DIRECTIONS FOR THIS TASK:
An exact reprint of the listing is required, with no pictures included.

SOURCE INFORMATION:
- - -

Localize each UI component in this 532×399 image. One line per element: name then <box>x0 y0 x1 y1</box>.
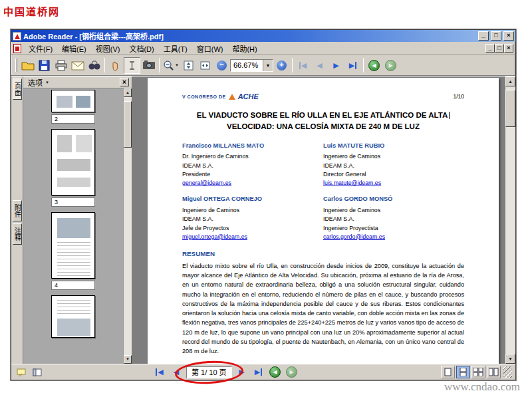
previous-view-button[interactable]: ◀ <box>269 366 282 378</box>
page-thumbnail[interactable] <box>51 295 95 338</box>
dynamic-zoom-button[interactable] <box>180 57 197 74</box>
continuous-layout-button[interactable] <box>456 366 470 378</box>
email-link[interactable]: carlos.gordo@ideam.es <box>323 233 385 240</box>
last-page-button[interactable]: ▶ <box>252 366 265 378</box>
doc-close-button[interactable]: × <box>504 44 513 53</box>
page-thumbnail[interactable]: 4 <box>51 212 95 295</box>
doc-minimize-button[interactable]: _ <box>485 44 495 53</box>
previous-page-icon: ◀ <box>317 62 322 69</box>
next-page-button[interactable]: ▶ <box>235 366 249 378</box>
zoom-in-button[interactable]: + <box>273 57 290 74</box>
chevron-down-icon[interactable]: ▼ <box>263 60 273 71</box>
hand-icon <box>110 60 121 71</box>
snapshot-tool-button[interactable] <box>140 57 157 74</box>
page-number-field[interactable]: 第 1/ 10 页 <box>186 366 232 378</box>
continuous-facing-layout-button[interactable] <box>471 366 485 378</box>
toolbar: ▼ − 66.67% ▼ + ◀ ◀ ▶ ▶ ◀ <box>11 55 515 76</box>
author-position: Ingeniero Proyectista <box>323 224 464 233</box>
fit-width-button[interactable] <box>197 57 213 74</box>
zoom-tool-button[interactable]: ▼ <box>162 57 180 74</box>
abstract-text: El viaducto mixto sobre el río Ulla, en … <box>182 261 464 356</box>
continuous-facing-icon <box>473 368 483 376</box>
email-link[interactable]: general@ideam.es <box>182 180 231 186</box>
comments-button[interactable] <box>15 366 28 378</box>
author-name: Carlos GORDO MONSÓ <box>323 195 464 204</box>
zoom-level-combobox[interactable]: 66.67% ▼ <box>230 59 273 72</box>
tab-pages[interactable]: 页面 <box>13 78 22 100</box>
tab-comments[interactable]: 注释 <box>13 223 22 245</box>
facing-layout-button[interactable] <box>487 366 501 378</box>
save-button[interactable] <box>36 57 53 74</box>
menu-help[interactable]: 帮助(H) <box>227 42 261 55</box>
thumbnails-scroll-thumb[interactable] <box>124 101 132 148</box>
document-area[interactable]: V CONGRESO DE ACHE 1/10 EL VIADUCTO SOBR… <box>132 76 505 364</box>
thumbnail-preview[interactable] <box>51 90 95 112</box>
menu-file[interactable]: 文件(F) <box>24 42 57 55</box>
page-navigation-cluster: ◀ ◀ 第 1/ 10 页 ▶ ▶ ◀ ▶ <box>153 366 299 378</box>
page-thumbnail[interactable]: 3 <box>51 129 95 212</box>
thumbnail-label[interactable]: 2 <box>51 114 95 124</box>
first-page-button[interactable]: ◀ <box>295 57 311 74</box>
titlebar[interactable]: Adobe Reader - [钢桁组合梁---高架桥.pdf] _ □ × <box>11 30 515 42</box>
previous-page-button[interactable]: ◀ <box>170 366 183 378</box>
text-select-icon <box>127 61 137 70</box>
thumbnail-preview[interactable] <box>51 295 95 338</box>
thumbnail-preview[interactable] <box>51 212 95 279</box>
scroll-up-icon[interactable]: ▲ <box>124 88 132 97</box>
zoom-out-button[interactable]: − <box>213 57 230 74</box>
next-view-button[interactable]: ▶ <box>382 57 399 74</box>
maximize-button[interactable]: □ <box>491 31 501 41</box>
window-title: Adobe Reader - [钢桁组合梁---高架桥.pdf] <box>23 31 476 41</box>
document-scroll-thumb[interactable] <box>505 90 515 127</box>
panel-options-label: 选项 <box>28 77 43 88</box>
congress-label: V CONGRESO DE <box>182 94 226 99</box>
next-view-button[interactable]: ▶ <box>285 366 299 378</box>
panel-close-button[interactable]: × <box>120 78 129 86</box>
menu-tools[interactable]: 工具(T) <box>159 42 192 55</box>
menu-view[interactable]: 视图(V) <box>91 42 125 55</box>
close-button[interactable]: × <box>503 31 514 41</box>
author-block: Miguel ORTEGA CORNEJO Ingeniero de Camin… <box>182 195 323 241</box>
pdf-document-icon[interactable] <box>13 44 21 53</box>
scroll-up-icon[interactable]: ▲ <box>505 76 515 86</box>
document-scrollbar[interactable]: ▲ ▼ <box>505 76 515 364</box>
select-tool-button[interactable] <box>124 57 140 74</box>
chevron-down-icon[interactable]: ▼ <box>175 63 179 67</box>
single-page-icon <box>444 368 452 376</box>
adobe-reader-window: Adobe Reader - [钢桁组合梁---高架桥.pdf] _ □ × 文… <box>11 29 516 380</box>
hand-tool-button[interactable] <box>107 57 124 74</box>
email-link[interactable]: luis.matute@ideam.es <box>323 180 381 186</box>
last-page-button[interactable]: ▶ <box>344 57 361 74</box>
email-button[interactable] <box>69 57 86 74</box>
scroll-down-icon[interactable]: ▼ <box>124 355 132 364</box>
first-page-button[interactable]: ◀ <box>153 366 166 378</box>
toolbar-gripper[interactable] <box>15 59 17 72</box>
thumbnails-scrollbar[interactable]: ▲ ▼ <box>123 88 132 364</box>
paper-title-line2: VELOCIDAD: UNA CELOSÍA MIXTA DE 240 M DE… <box>182 121 464 132</box>
resize-grip[interactable] <box>503 366 512 378</box>
previous-view-button[interactable]: ◀ <box>366 57 382 74</box>
menu-window[interactable]: 窗口(W) <box>192 42 228 55</box>
thumbnail-preview[interactable] <box>51 129 95 196</box>
menu-edit[interactable]: 编辑(E) <box>57 42 91 55</box>
scroll-down-icon[interactable]: ▼ <box>505 354 515 364</box>
thumbnail-label[interactable]: 3 <box>51 198 95 207</box>
menu-document[interactable]: 文档(D) <box>124 42 158 55</box>
previous-page-button[interactable]: ◀ <box>311 57 328 74</box>
panel-options-button[interactable]: 选项 ▼ <box>26 76 51 88</box>
thumbnail-label[interactable]: 4 <box>51 281 95 290</box>
minimize-button[interactable]: _ <box>478 31 489 41</box>
navigation-pane-button[interactable] <box>31 366 44 378</box>
page-thumbnail[interactable]: 2 <box>51 90 95 129</box>
print-button[interactable] <box>53 57 69 74</box>
tab-attachments[interactable]: 附件 <box>13 200 22 221</box>
email-link[interactable]: miguel.ortega@ideam.es <box>182 233 247 240</box>
single-page-layout-button[interactable] <box>441 366 455 378</box>
doc-restore-button[interactable]: □ <box>495 44 504 53</box>
open-button[interactable] <box>19 57 36 74</box>
document-scroll-track[interactable] <box>505 86 515 354</box>
printer-icon <box>55 60 68 71</box>
thumbnails-scroll-track[interactable] <box>124 97 132 355</box>
search-button[interactable] <box>86 57 102 74</box>
next-page-button[interactable]: ▶ <box>328 57 344 74</box>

- - -

REPLY TO THE TASK:
Localize each UI component in this 532×399 image. One line per element: name then <box>x0 y0 x1 y1</box>.
previous-view-button[interactable]: ◀ <box>269 366 282 378</box>
page-thumbnail[interactable] <box>51 295 95 338</box>
dynamic-zoom-button[interactable] <box>180 57 197 74</box>
continuous-layout-button[interactable] <box>456 366 470 378</box>
email-link[interactable]: carlos.gordo@ideam.es <box>323 233 385 240</box>
last-page-button[interactable]: ▶ <box>252 366 265 378</box>
doc-close-button[interactable]: × <box>504 44 513 53</box>
page-thumbnail[interactable]: 4 <box>51 212 95 295</box>
doc-minimize-button[interactable]: _ <box>485 44 495 53</box>
previous-page-icon: ◀ <box>317 62 322 69</box>
next-page-button[interactable]: ▶ <box>235 366 249 378</box>
zoom-in-button[interactable]: + <box>273 57 290 74</box>
chevron-down-icon[interactable]: ▼ <box>263 60 273 71</box>
hand-icon <box>110 60 121 71</box>
snapshot-tool-button[interactable] <box>140 57 157 74</box>
page-number-field[interactable]: 第 1/ 10 页 <box>186 366 232 378</box>
continuous-facing-layout-button[interactable] <box>471 366 485 378</box>
toolbar: ▼ − 66.67% ▼ + ◀ ◀ ▶ ▶ ◀ <box>11 55 515 76</box>
author-position: Ingeniero Proyectista <box>323 224 464 233</box>
fit-width-button[interactable] <box>197 57 213 74</box>
zoom-tool-button[interactable]: ▼ <box>162 57 180 74</box>
abstract-text: El viaducto mixto sobre el río Ulla, en … <box>182 261 464 356</box>
continuous-facing-icon <box>473 368 483 376</box>
email-link[interactable]: general@ideam.es <box>182 180 231 186</box>
comments-button[interactable] <box>15 366 28 378</box>
author-name: Carlos GORDO MONSÓ <box>323 195 464 204</box>
zoom-level-combobox[interactable]: 66.67% ▼ <box>230 59 273 72</box>
tab-pages[interactable]: 页面 <box>13 78 22 100</box>
tab-comments[interactable]: 注释 <box>13 223 22 245</box>
facing-layout-button[interactable] <box>487 366 501 378</box>
save-button[interactable] <box>36 57 53 74</box>
menu-help[interactable]: 帮助(H) <box>227 42 261 55</box>
thumbnails-scroll-thumb[interactable] <box>124 101 132 148</box>
document-area[interactable]: V CONGRESO DE ACHE 1/10 EL VIADUCTO SOBR… <box>132 76 505 364</box>
thumbnail-preview[interactable] <box>51 90 95 112</box>
menu-file[interactable]: 文件(F) <box>24 42 57 55</box>
page-navigation-cluster: ◀ ◀ 第 1/ 10 页 ▶ ▶ ◀ ▶ <box>153 366 299 378</box>
page-thumbnail[interactable]: 3 <box>51 129 95 212</box>
thumbnail-label[interactable]: 2 <box>51 114 95 124</box>
first-page-button[interactable]: ◀ <box>295 57 311 74</box>
titlebar[interactable]: Adobe Reader - [钢桁组合梁---高架桥.pdf] _ □ × <box>11 30 515 42</box>
previous-page-button[interactable]: ◀ <box>170 366 183 378</box>
text-select-icon <box>127 61 137 70</box>
thumbnail-preview[interactable] <box>51 295 95 338</box>
thumbnail-preview[interactable] <box>51 212 95 279</box>
scroll-up-icon[interactable]: ▲ <box>124 88 132 97</box>
zoom-out-button[interactable]: − <box>213 57 230 74</box>
next-view-button[interactable]: ▶ <box>382 57 399 74</box>
maximize-button[interactable]: □ <box>491 31 501 41</box>
window-title: Adobe Reader - [钢桁组合梁---高架桥.pdf] <box>23 31 476 41</box>
document-scroll-thumb[interactable] <box>505 90 515 127</box>
panel-options-label: 选项 <box>28 77 43 88</box>
congress-label: V CONGRESO DE <box>182 94 226 99</box>
next-view-button[interactable]: ▶ <box>285 366 299 378</box>
panel-close-button[interactable]: × <box>120 78 129 86</box>
menu-tools[interactable]: 工具(T) <box>159 42 192 55</box>
menu-view[interactable]: 视图(V) <box>91 42 125 55</box>
close-button[interactable]: × <box>503 31 514 41</box>
author-block: Miguel ORTEGA CORNEJO Ingeniero de Camin… <box>182 195 323 241</box>
pdf-document-icon[interactable] <box>13 44 21 53</box>
scroll-up-icon[interactable]: ▲ <box>505 76 515 86</box>
document-scrollbar[interactable]: ▲ ▼ <box>505 76 515 364</box>
select-tool-button[interactable] <box>124 57 140 74</box>
chevron-down-icon[interactable]: ▼ <box>175 63 179 67</box>
single-page-icon <box>444 368 452 376</box>
adobe-reader-window: Adobe Reader - [钢桁组合梁---高架桥.pdf] _ □ × 文… <box>11 29 516 380</box>
hand-tool-button[interactable] <box>107 57 124 74</box>
email-link[interactable]: luis.matute@ideam.es <box>323 180 381 186</box>
last-page-button[interactable]: ▶ <box>344 57 361 74</box>
email-button[interactable] <box>69 57 86 74</box>
scroll-down-icon[interactable]: ▼ <box>124 355 132 364</box>
first-page-button[interactable]: ◀ <box>153 366 166 378</box>
toolbar-gripper[interactable] <box>15 59 17 72</box>
thumbnails-scrollbar[interactable]: ▲ ▼ <box>123 88 132 364</box>
paper-title-line2: VELOCIDAD: UNA CELOSÍA MIXTA DE 240 M DE… <box>182 121 464 132</box>
resize-grip[interactable] <box>503 366 512 378</box>
previous-view-button[interactable]: ◀ <box>366 57 382 74</box>
menu-window[interactable]: 窗口(W) <box>192 42 228 55</box>
thumbnail-preview[interactable] <box>51 129 95 196</box>
menu-edit[interactable]: 编辑(E) <box>57 42 91 55</box>
scroll-down-icon[interactable]: ▼ <box>505 354 515 364</box>
thumbnail-label[interactable]: 3 <box>51 198 95 207</box>
menu-document[interactable]: 文档(D) <box>124 42 158 55</box>
previous-page-button[interactable]: ◀ <box>311 57 328 74</box>
panel-options-button[interactable]: 选项 ▼ <box>26 76 51 88</box>
thumbnail-label[interactable]: 4 <box>51 281 95 290</box>
minimize-button[interactable]: _ <box>478 31 489 41</box>
navigation-pane-button[interactable] <box>31 366 44 378</box>
page-thumbnail[interactable]: 2 <box>51 90 95 129</box>
print-button[interactable] <box>53 57 69 74</box>
tab-attachments[interactable]: 附件 <box>13 200 22 221</box>
email-link[interactable]: miguel.ortega@ideam.es <box>182 233 247 240</box>
single-page-layout-button[interactable] <box>441 366 455 378</box>
doc-restore-button[interactable]: □ <box>495 44 504 53</box>
open-button[interactable] <box>19 57 36 74</box>
document-scroll-track[interactable] <box>505 86 515 354</box>
printer-icon <box>55 60 68 71</box>
thumbnails-scroll-track[interactable] <box>124 97 132 355</box>
search-button[interactable] <box>86 57 102 74</box>
next-page-button[interactable]: ▶ <box>328 57 344 74</box>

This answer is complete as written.